Much to my surprise and delight, however, Olbermann's interviewee Chris Hayes (of The Nation) pointedly disagreed with that narrative, pointing out that China holds less than one trillion dollars of the thirteen trillion in gross debt. Wall Street banks, in fact, hold the largest chunk of the federal debt. This is still not the real point, but it was at least nice to see someone put the numbers in perspective. The bigger issue is that owing another country a trillion dollars does not give them power over us. They can threaten to dump bonds on the open market, but the Fed could buy them up and stabilize the market overnight. The Fed would not even have to buy the entire amount of bonds held by the Chinese government, because the Chinese would have no reason to continue to dump the bonds if their putative goal of destabilizing the US economy was not being achieved. Even more importantly, the Chinese have no good reason to harm our economy: We are their best customers.

But back to the issue of lefty commentators going astray on economic policies. "The Daily Show" recently ran a piece on the evils of creating money "out of thin air," and all that nonsense. Keith Olbermann also sat attentively through an interview with David Stockman in which Stockman made the same ridiculous argument.

I realize that Jon Stewart claims not to be in the same game as Olbermann and Maddow, but he is frankly deluded about that. His show does exactly what the MSNBC shows do; but he has better jokes. When he peddles patently inane arguments about economics -- like the idea that creating money is illegitimate -- that is a problem. (He also has a blind spot about federal spending, with a peculiar inability to say the world "trillion" without making it seem like an unimaginably large -- and dangerous -- number.)

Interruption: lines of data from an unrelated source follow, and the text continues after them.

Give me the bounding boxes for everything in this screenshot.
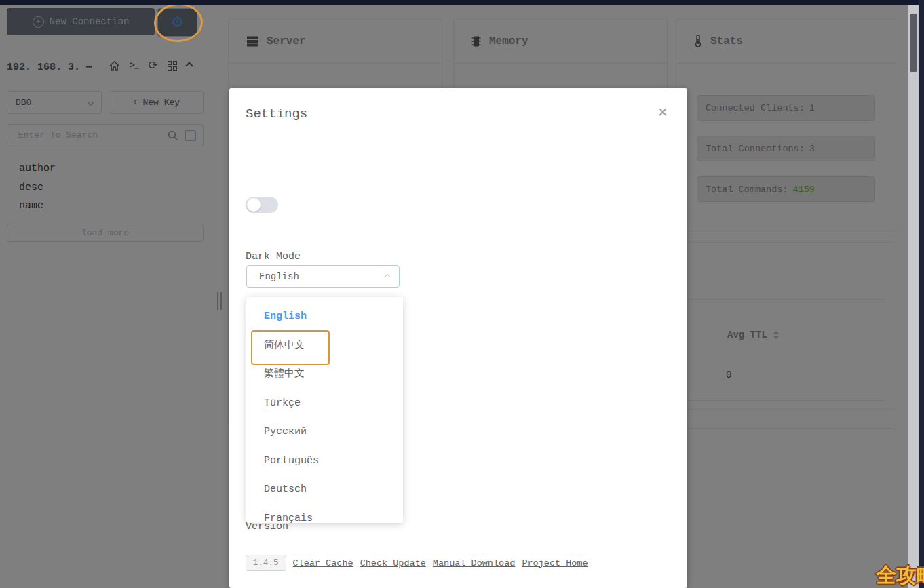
check-update-link[interactable]: Check Update [360, 558, 426, 568]
dark-mode-label: Dark Mode [246, 251, 301, 262]
chevron-up-icon [385, 273, 390, 279]
scrollbar-thumb[interactable] [910, 14, 917, 72]
version-badge: 1.4.5 [246, 555, 286, 571]
clear-cache-link[interactable]: Clear Cache [293, 558, 353, 568]
language-option-turkce[interactable]: Türkçe [246, 389, 403, 418]
language-select[interactable]: English [246, 265, 400, 288]
language-option-english[interactable]: English [246, 302, 403, 332]
annotation-rect-highlight [251, 330, 330, 365]
language-option-russian[interactable]: Русский [246, 418, 403, 447]
page-scrollbar[interactable] [908, 5, 919, 588]
app-window: + New Connection ⚙ 192. 168. 3. ⋯ >_ ⟳ D… [0, 0, 924, 588]
project-home-link[interactable]: Project Home [522, 558, 588, 568]
language-select-value: English [259, 271, 299, 282]
toggle-knob [247, 198, 261, 212]
language-option-deutsch[interactable]: Deutsch [246, 475, 403, 505]
close-icon[interactable]: ✕ [657, 104, 668, 119]
modal-title: Settings [246, 106, 307, 121]
dark-mode-toggle[interactable] [246, 197, 278, 213]
dropdown-arrow [256, 297, 265, 302]
language-option-portugues[interactable]: Português [246, 447, 403, 476]
window-right-edge [919, 0, 924, 588]
language-option-francais[interactable]: Français [246, 505, 403, 524]
watermark-text: 全攻略 [876, 562, 924, 588]
version-row: 1.4.5 Clear Cache Check Update Manual Do… [246, 555, 588, 571]
window-top-edge [0, 0, 924, 5]
manual-download-link[interactable]: Manual Download [433, 558, 516, 568]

In the past, I have criticized Democratic politicians for this very sin. Listening to Obama talk about the importance of "fiscal responsibility" -- and making it clear that he is using that phrase as a synonym for deficit reduction -- makes my skin crawl. Yet the pundits are different from the politicians. Obama and his party need to worry about re-election, after all. (These days, Obama really needs to worry about re-election.) As much as I find it regrettable, political reality does require Democrats to make anti-deficit noises. I do believe that they could do so in a more careful way, identifying the problem as "bad deficits," not all deficits. Still, they clearly have strong reasons to be worried about violating the conventional wisdom.

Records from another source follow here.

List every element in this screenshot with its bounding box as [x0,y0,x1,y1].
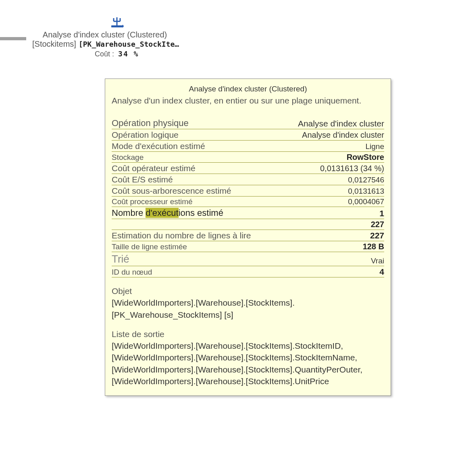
property-row: Mode d'exécution estiméLigne [112,141,384,152]
property-row: Coût sous-arborescence estimé0,0131613 [112,185,384,197]
clustered-index-scan-icon [109,14,125,30]
property-label: Coût opérateur estimé [112,163,196,173]
property-label: Coût sous-arborescence estimé [112,186,231,196]
property-value: Ligne [366,142,385,151]
property-label: Trié [112,253,129,265]
property-row: Coût opérateur estimé0,0131613 (34 %) [112,163,384,174]
tooltip-title: Analyse d'index cluster (Clustered) [112,85,384,93]
property-row: Opération physiqueAnalyse d'index cluste… [112,117,384,129]
plan-node[interactable]: Analyse d'index cluster (Clustered) [Sto… [32,14,177,58]
property-row: StockageRowStore [112,152,384,163]
property-value: 1 [379,209,384,218]
property-value: Vrai [371,257,384,265]
property-label: ID du nœud [112,268,152,277]
property-value: RowStore [347,153,384,162]
property-row: 227 [112,219,384,230]
object-section-label: Objet [112,286,384,296]
property-label: Mode d'exécution estimé [112,141,205,151]
property-value: 227 [370,231,384,240]
plan-node-index: [PK_Warehouse_StockIte… [79,40,179,48]
property-value: 0,0131613 (34 %) [320,164,384,173]
output-section-label: Liste de sortie [112,329,384,339]
property-label: Opération physique [112,118,189,128]
property-label: Coût processeur estimé [112,197,193,206]
property-row-node-id: ID du nœud 4 [112,266,384,277]
property-label: Estimation du nombre de lignes à lire [112,231,251,240]
svg-rect-0 [111,25,123,27]
property-label: Taille de ligne estimée [112,242,187,251]
property-row: Taille de ligne estimée128 B [112,241,384,252]
property-value: 0,0127546 [348,176,384,184]
property-value: 4 [379,267,384,277]
plan-node-cost: Coût : 34 % [95,50,177,58]
property-row-executions: Nombre d'exécutions estimé 1 [112,207,384,219]
property-value: Analyse d'index cluster [298,119,384,128]
plan-node-title: Analyse d'index cluster (Clustered) [32,30,177,39]
property-label: Coût E/S estimé [112,175,173,184]
operator-tooltip: Analyse d'index cluster (Clustered) Anal… [105,79,391,396]
property-row: Coût processeur estimé0,0004067 [112,197,384,207]
tooltip-description: Analyse d'un index cluster, en entier ou… [112,95,384,106]
property-label: Stockage [112,153,144,162]
property-row: Estimation du nombre de lignes à lire227 [112,230,384,241]
plan-connector-line [0,37,26,40]
property-value: 128 B [363,242,384,251]
property-row: Opération logiqueAnalyse d'index cluster [112,129,384,141]
cost-value: 34 % [118,50,139,58]
property-value: 0,0004067 [348,197,384,206]
property-row-sorted: Trié Vrai [112,252,384,266]
property-row: Coût E/S estimé0,0127546 [112,174,384,185]
object-section-text: [WideWorldImporters].[Warehouse].[StockI… [112,297,384,321]
property-label: Opération logique [112,130,179,140]
cost-label: Coût : [95,50,114,58]
property-label: Nombre d'exécutions estimé [112,208,223,218]
property-value: 0,0131613 [348,187,384,196]
output-section-text: [WideWorldImporters].[Warehouse].[StockI… [112,340,384,387]
property-value: 227 [371,220,384,229]
property-value: Analyse d'index cluster [302,130,384,140]
plan-node-table: [Stockitems] [32,39,76,49]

This is also true of the pundits, I suppose. They need to be seen as credible; so they would risk something if they were to adopt positions that are viewed as simply loopy. That constraint, however, does not require anyone to do what Stewart, Maddow, et al. are doing. There is nothing forcing them to make stupid comments about China, or to attack the new tax bill from an orthodox perspective. They could easily take the time to deal with nuance, or at least to avoid bumper-sticker arguments that are simply embarrassing.

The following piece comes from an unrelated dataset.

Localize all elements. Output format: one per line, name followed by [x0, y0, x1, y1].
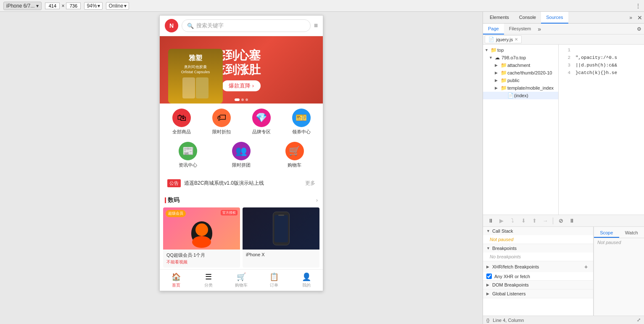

Part of the problem is that none of these people actually know what they are talking about, when it comes to most economic issues. Smart non-economists like Stephen Colbert and Keith Olbermann are ultimately flailing when they get to these issues. Economics training is neither a necessary nor sufficient condition to get these things right. (Former Senator Phil Gramm, after all, had a Ph.D. in economics.) Still, one cannot help but suspect that economics coverage from these progressive commentators suffers from their presumption that they can fake it. Clearly, they cannot.